In [84]:
!pip install llama-index openai python-dotenv
!pip install -r mongodb-demo/requirements.txt

In [206]:
import os
import time
import openai
from llama_index import (
    VectorStoreIndex,
    SummaryIndex,
    SimpleKeywordTableIndex,
    SimpleDirectoryReader,
    ServiceContext,
)
from llama_index.schema import IndexNode
from llama_index.tools import QueryEngineTool, ToolMetadata
from llama_index.llms import OpenAI
from dotenv import load_dotenv
from tqdm.auto import tqdm

In [194]:
load_dotenv()
os.environ["OPENAI_API_KEY"] = os.getenv('OPENAI_API_KEY')
openai.api_key = os.getenv('OPENAI_API_KEY')

## Load and store data

In [195]:
wiki_titles = ["Microsoft", "Google"]

In [198]:
from pathlib import Path

import requests

for title in wiki_titles:
    response = requests.get(
        "https://en.wikipedia.org/w/api.php",
        params={
            "action": "query",
            "format": "json",
            "titles": title,
            "prop": "extracts",
            # 'exintro': True,
            "explaintext": True,
        },
    ).json()
    page = next(iter(response["query"]["pages"].values()))
    wiki_text = page["extract"]

    data_path = Path("data")
    if not data_path.exists():
        Path.mkdir(data_path)

    with open(data_path / f"{title}.txt", "w") as fp:
        fp.write(wiki_text)

In [199]:
# Load all wiki documents
city_docs = {}
for wiki_title in wiki_titles:
    city_docs[wiki_title] = SimpleDirectoryReader(
        input_files=[f"data/{wiki_title}.txt"]
    ).load_data()

In [200]:
import json

mongodb_company_text = []
for company in city_docs:
    text = city_docs[company][0].text
    mongodb_company_text.append({"full_text": text})
    
with open('mongodb_company.json', 'w') as file:
    json.dump(mongodb_company_text, file)

In [201]:
json_file = 'mongodb-demo/mongodb_company.json'
import os
import json
import pymongo
# from pymongo.mongo_client import MongoClient
from pymongo.server_api import ServerApi

# Load the tweets from a local file
with open(json_file, 'r') as f:
    company_data = json.load(f)

# Create a new client and connect to the server
client = pymongo.MongoClient("mongodb+srv://test:1ay1dx6Pi3QF8rKh@cluster0.5ozbqdb.mongodb.net/?retryWrites=true&w=majority")
#client = MongoClient(os.getenv('MONGODB_URI'), server_api=ServerApi('1'))
db = client[os.getenv("MONGODB_DATABASE")]
collection = db[os.getenv("MONGODB_COLLECTION")]

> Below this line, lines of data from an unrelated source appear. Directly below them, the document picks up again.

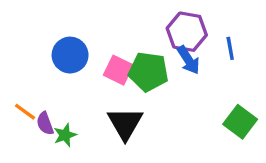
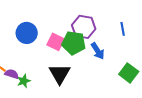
purple hexagon: (187, 32) -> (84, 27), moved
blue arrow: (188, 60) -> (98, 51), moved
purple semicircle: (45, 123) -> (12, 74), turned 128

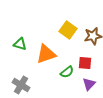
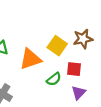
yellow square: (68, 30) -> (57, 46), moved

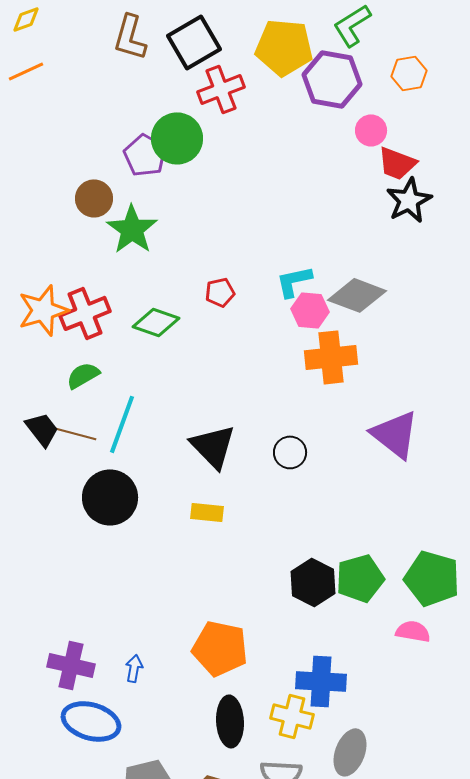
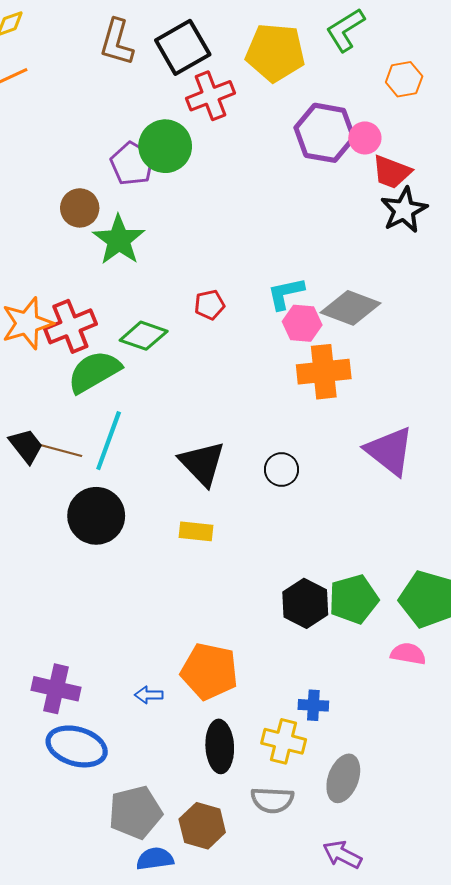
purple hexagon: (332, 79) -> (325, 133), moved
green semicircle: (83, 375) -> (94, 372), moved, size x1.6
blue arrow: (134, 668) -> (149, 695), moved, turned -100
blue cross: (321, 681) -> (313, 705), size x0.6

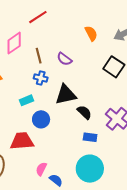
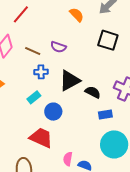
brown line: (39, 56) -> (33, 51), turned -35
red trapezoid: (22, 141) -> (41, 138), turned 45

# collection.insert_one(company_data[0])
# Insert the tweets into mongo
# collection.insert_many(company_data)

In [202]:
from llama_index.readers.mongo import SimpleMongoReader
from llama_index.vector_stores.mongodb import MongoDBAtlasVectorSearch

In [154]:
query_dict = {}
reader = SimpleMongoReader(uri="mongodb+srv://test:1ay1dx6Pi3QF8rKh@cluster0.5ozbqdb.mongodb.net/?retryWrites=true&w=majority")
documents = reader.load_data("wiki_company_db", "wiki_company_collection",
    field_names=["full_text"],
    query_dict=query_dict
)

In [157]:
# Create a new client and connect to the server
client = MongoClient("mongodb+srv://test:1ay1dx6Pi3QF8rKh@cluster0.5ozbqdb.mongodb.net/?retryWrites=true&w=majority", server_api=ServerApi('1'))

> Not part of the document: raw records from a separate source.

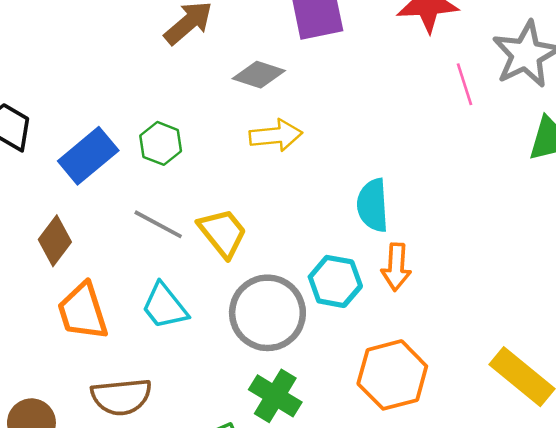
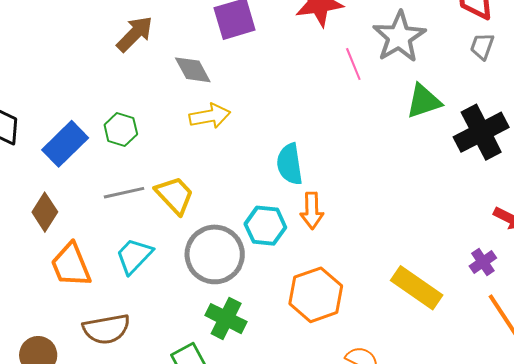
gray diamond: (259, 75) -> (193, 70), turned 48
gray line: (158, 224) -> (124, 193), turned -36
cyan trapezoid: (165, 306) -> (134, 256), turned 87

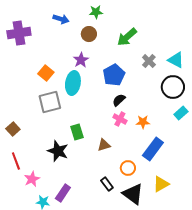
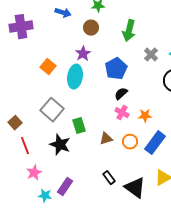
green arrow: (127, 37) -> (129, 31), turned -35
gray square: (50, 102) -> (52, 110), moved, turned -35
red line: (16, 161) -> (25, 146), moved
orange circle: (128, 168) -> (130, 142), moved

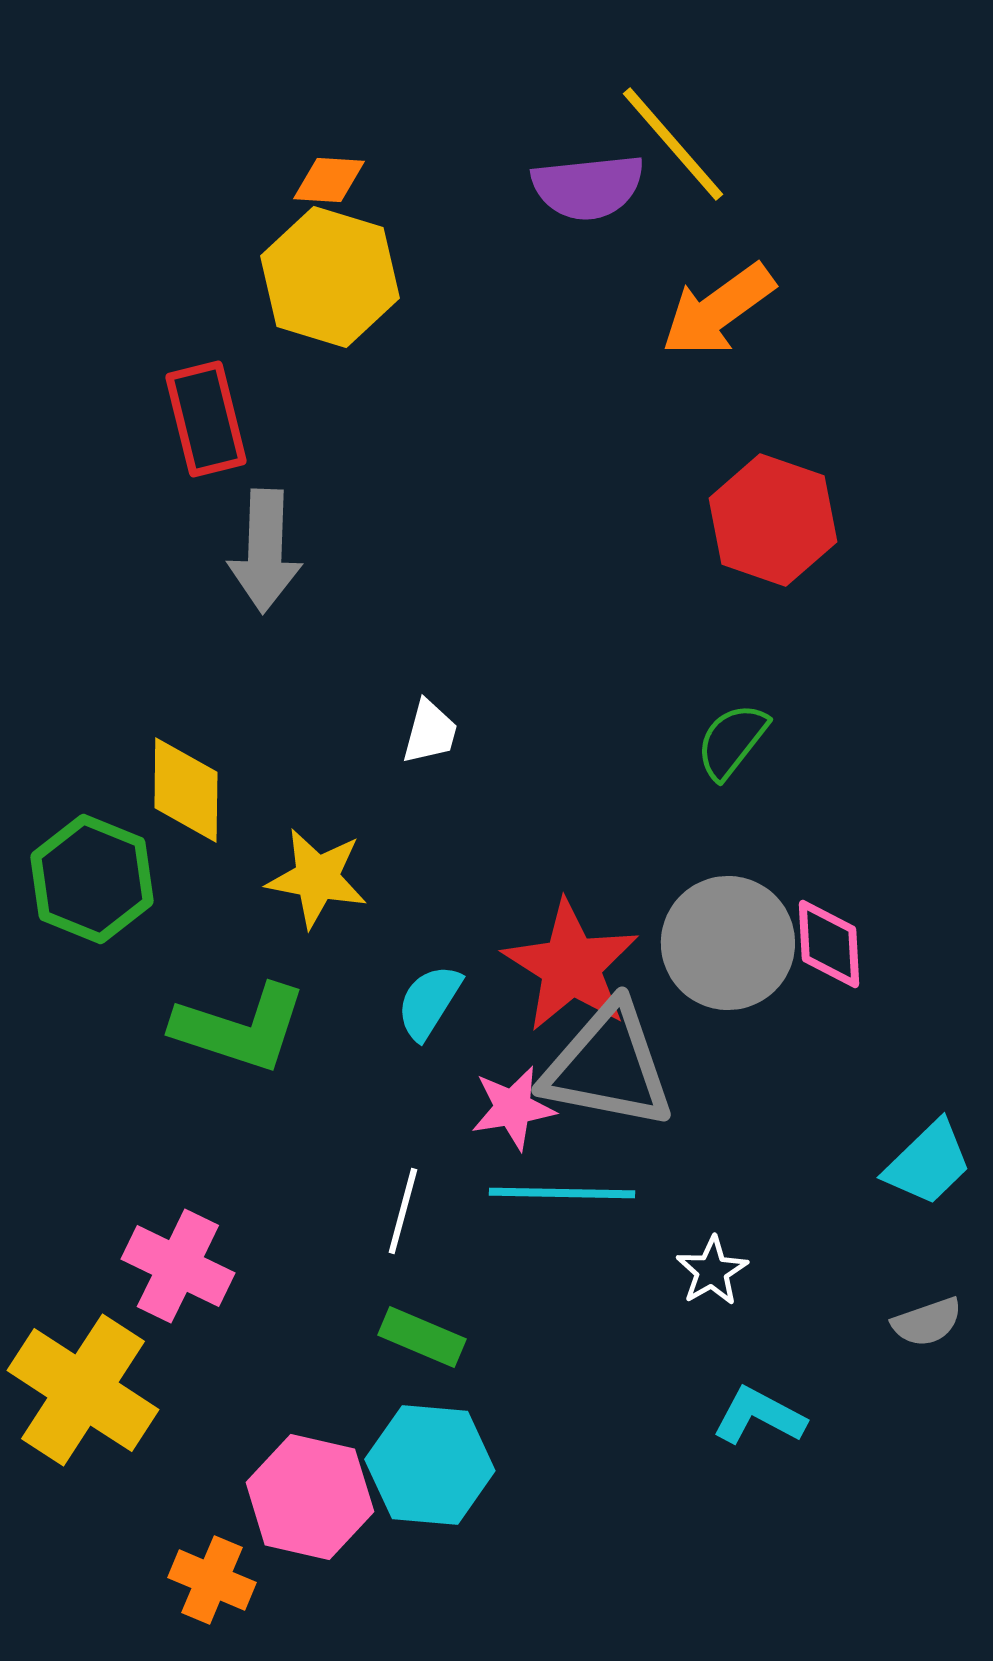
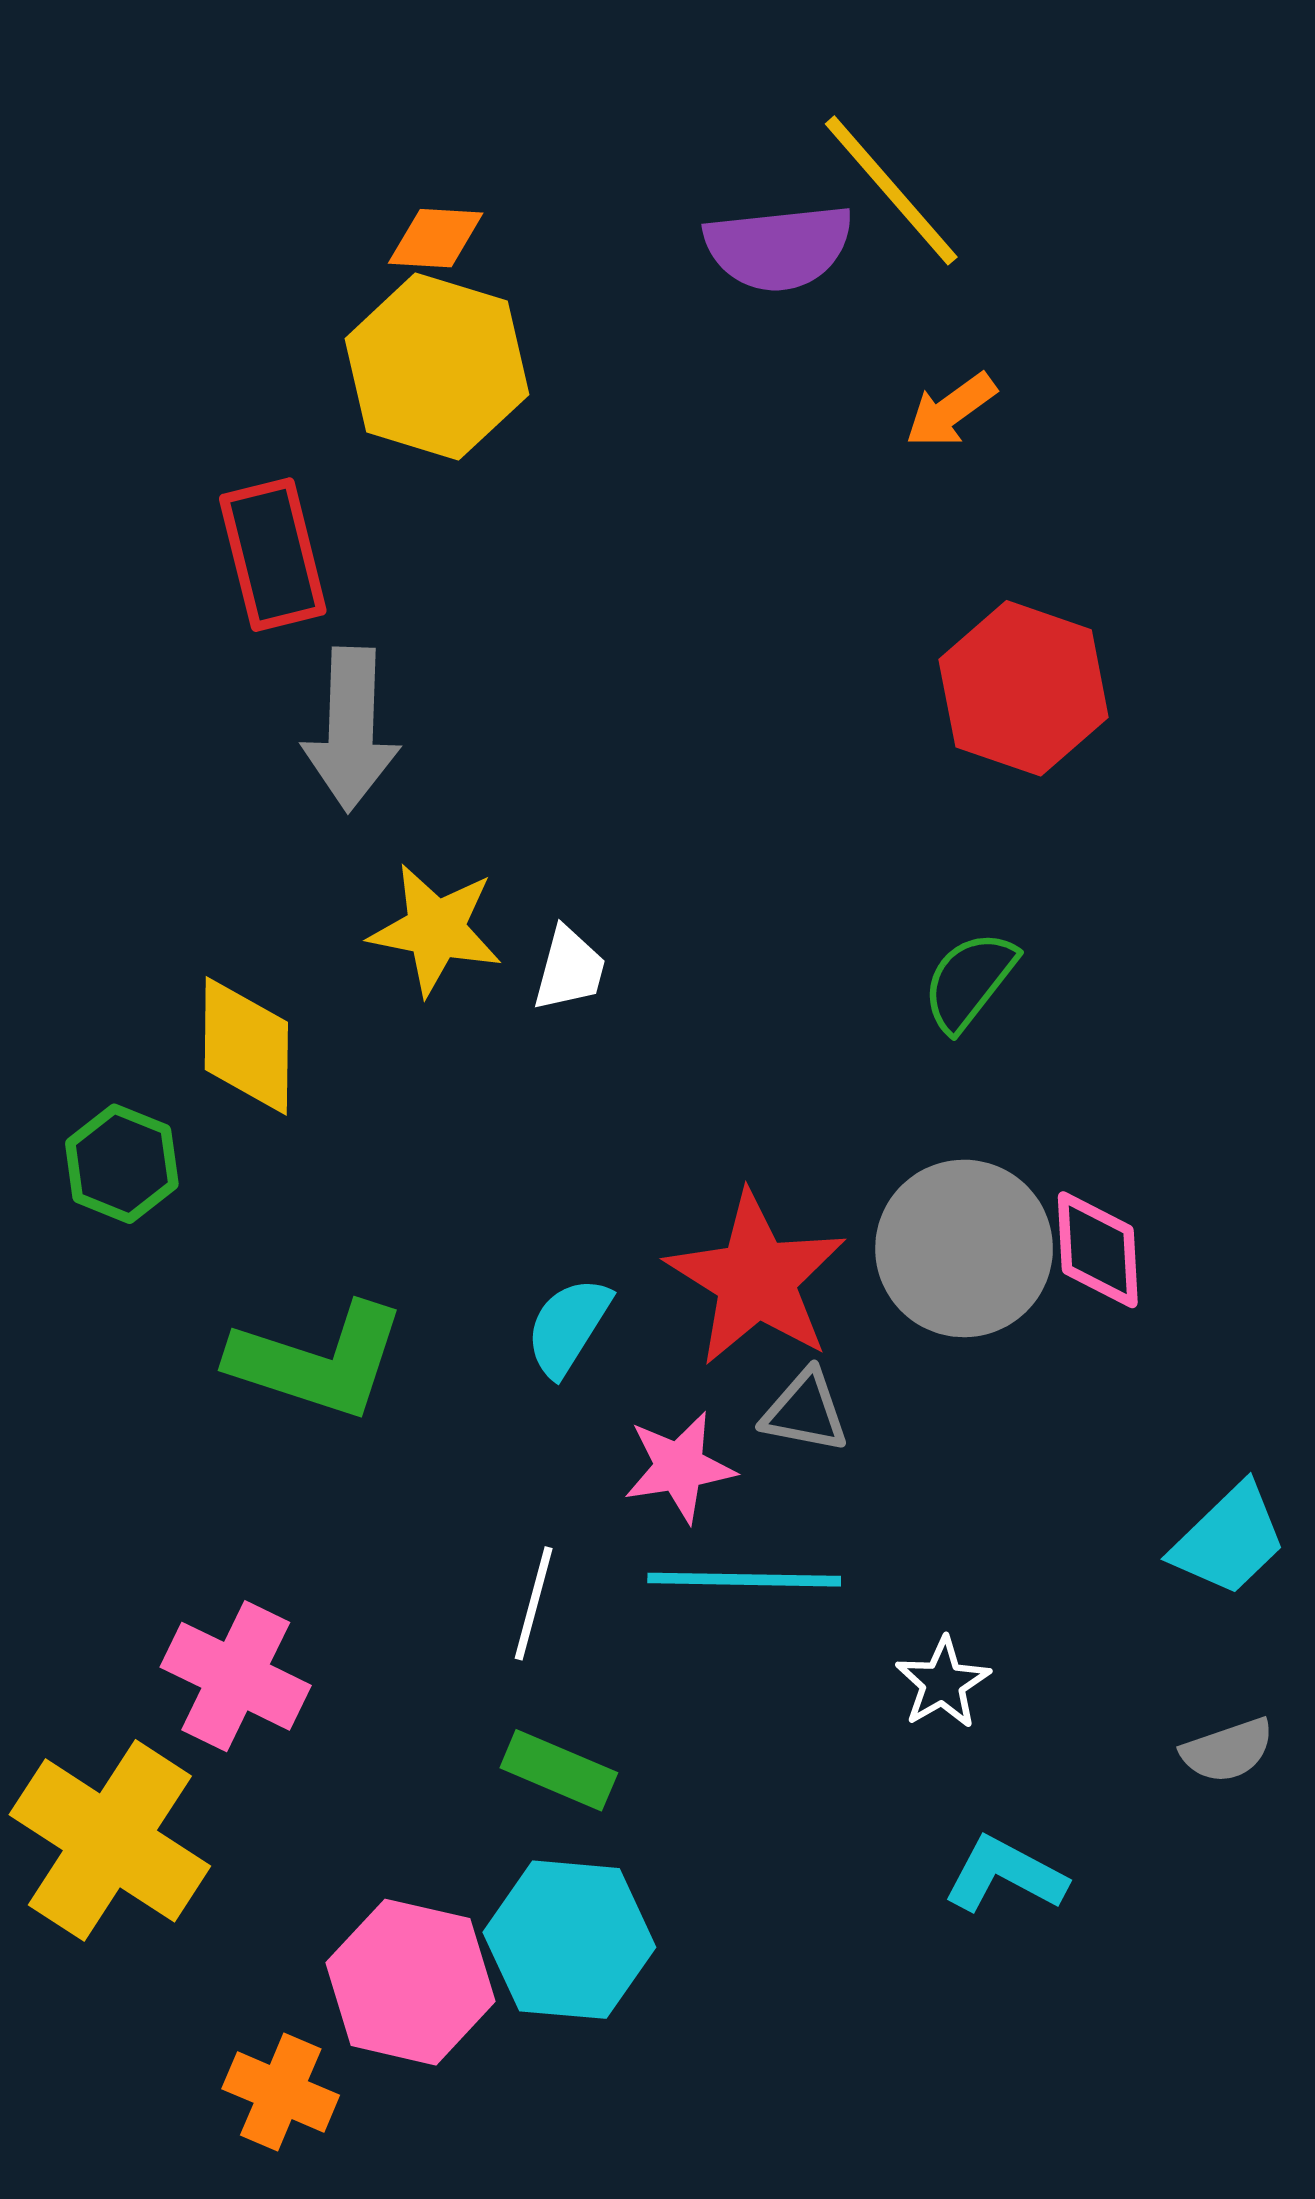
orange arrow: (718, 310) -> (951, 410), size x0.6
yellow star: (317, 878) -> (436, 929), moved
green hexagon: (92, 879) -> (122, 1164), size x0.7
gray triangle: (608, 1066) -> (805, 1411), size x0.5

# create Atlas as a vector store
store = MongoDBAtlasVectorSearch(
    client,
    db_name="wiki_company_db",
    collection_name="wiki_company_vectors",
    index_name="wiki_company_vector_index"
)

In [158]:
storage_context = StorageContext.from_defaults(vector_store=store)
index = VectorStoreIndex.from_documents(
    documents, storage_context=storage_context,
    show_progress=True
)

Parsing documents into nodes:   0%|          | 0/1 [00:00<?, ?it/s]

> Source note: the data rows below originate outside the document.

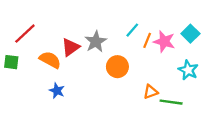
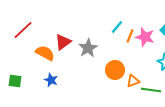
gray star: (96, 42) -> (88, 48), moved
green square: (11, 62) -> (15, 81), moved
orange circle: (117, 67) -> (115, 70), moved

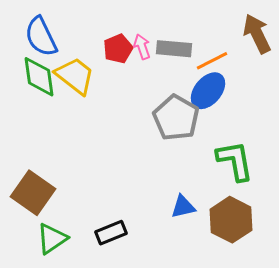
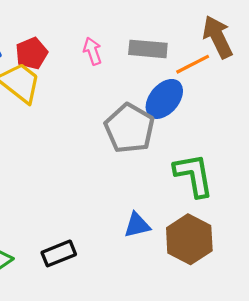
red pentagon: (118, 49) -> (32, 53), moved
gray rectangle: (174, 49) -> (148, 49), moved
orange line: (212, 61) -> (193, 64), moved

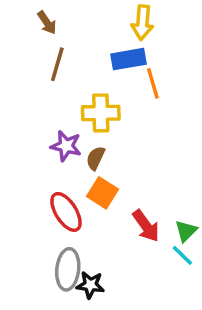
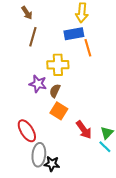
red ellipse: (66, 212) -> (27, 131), moved

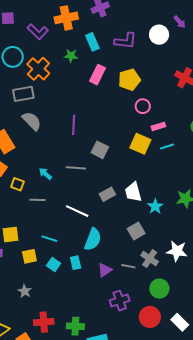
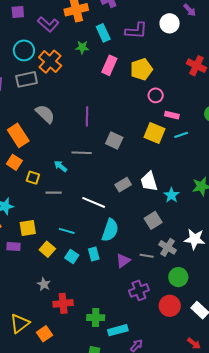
gray rectangle: (23, 94) -> (27, 79), moved
pink rectangle: (158, 126) -> (172, 115), turned 32
gray line: (76, 168) -> (82, 153), moved
yellow square: (29, 256) -> (47, 249), turned -35
red cross: (44, 322) -> (63, 303), moved

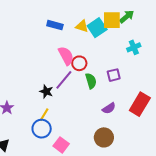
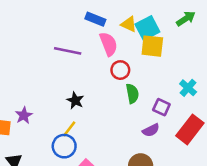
yellow square: (112, 20) -> (152, 46), moved
cyan cross: (134, 47) -> (188, 88), moved, turned -32
pink semicircle: (66, 56) -> (108, 44), moved
purple square: (114, 75) -> (161, 107), moved, turned 32
purple line: (64, 80) -> (68, 51), moved, turned 55

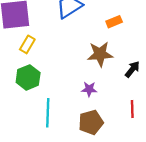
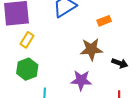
black arrow: (132, 69) -> (120, 63), turned 70
purple star: (89, 89) -> (81, 80), size x1.5

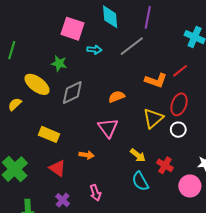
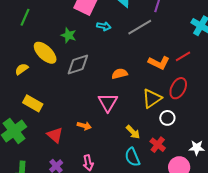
white circle: (178, 130) -> (167, 118), moved
yellow rectangle: (49, 134) -> (33, 103), moved

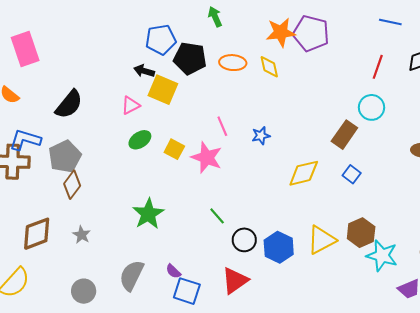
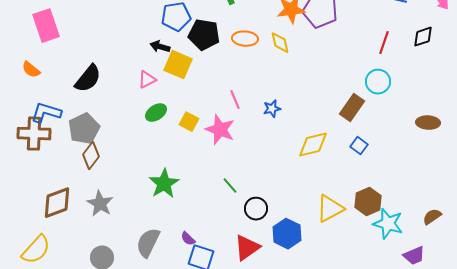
gray star: (81, 235) -> (100, 204), size x1.5
blue hexagon: (279, 247) -> (287, 234), moved

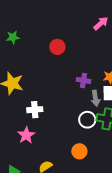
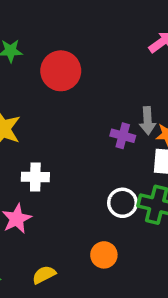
red circle: (57, 47) -> (61, 71), moved, size x1.5
gray arrow: (96, 98) -> (148, 121), moved

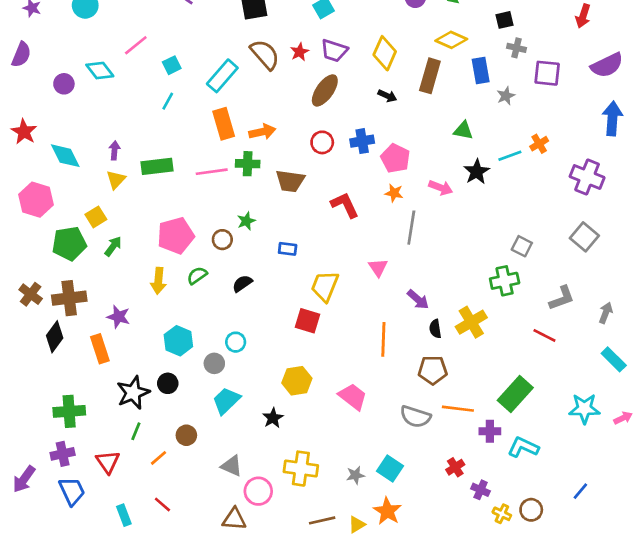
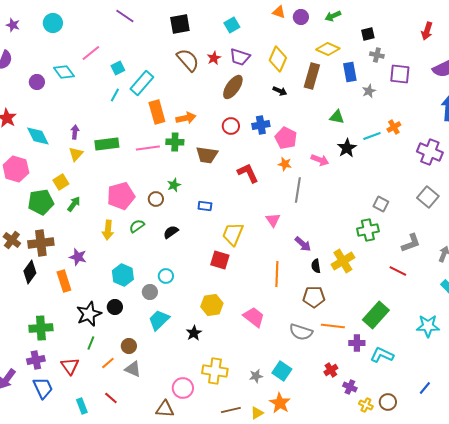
cyan rectangle: (222, 76) -> (142, 83), moved
gray triangle: (232, 466) -> (133, 369), moved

Generating embeddings:   0%|          | 0/16 [00:00<?, ?it/s]

In [159]:
query_engine = index.as_query_engine(similarity_top_k=3)
response = query_engine.query("Microsoft")
print(response)

Microsoft is an American multinational technology corporation that is headquartered in Redmond, Washington. It is known for its software products such as the Windows operating system, the Microsoft 365 suite of productivity applications, and the Edge web browser. Microsoft also produces hardware products like the Xbox video game consoles and the Microsoft Surface lineup of touchscreen personal computers. It is considered one of the Big Five American information technology companies and is ranked No. 14 in the 2022 Fortune 500 rankings. Microsoft was founded in 1975 by Bill Gates and Paul Allen and has since diversified its offerings and made several corporate acquisitions.


In [203]:
data_llm = OpenAI(temperature=0, model="gpt-3.5-turbo")
service_context = ServiceContext.from_defaults(llm=data_llm)

In [207]:
from llama_index.agent import OpenAIAgent

# Build agents dictionary
agents = {}

for wiki_title, cd in tqdm(zip(wiki_titles, company_data)):
    
    client = pymongo.MongoClient("mongodb+srv://test:1ay1dx6Pi3QF8rKh@cluster0.5ozbqdb.mongodb.net/?retryWrites=true&w=majority")
    db = client[os.getenv("MONGODB_DATABASE")]
    collection = db[os.getenv("MONGODB_COLLECTION")]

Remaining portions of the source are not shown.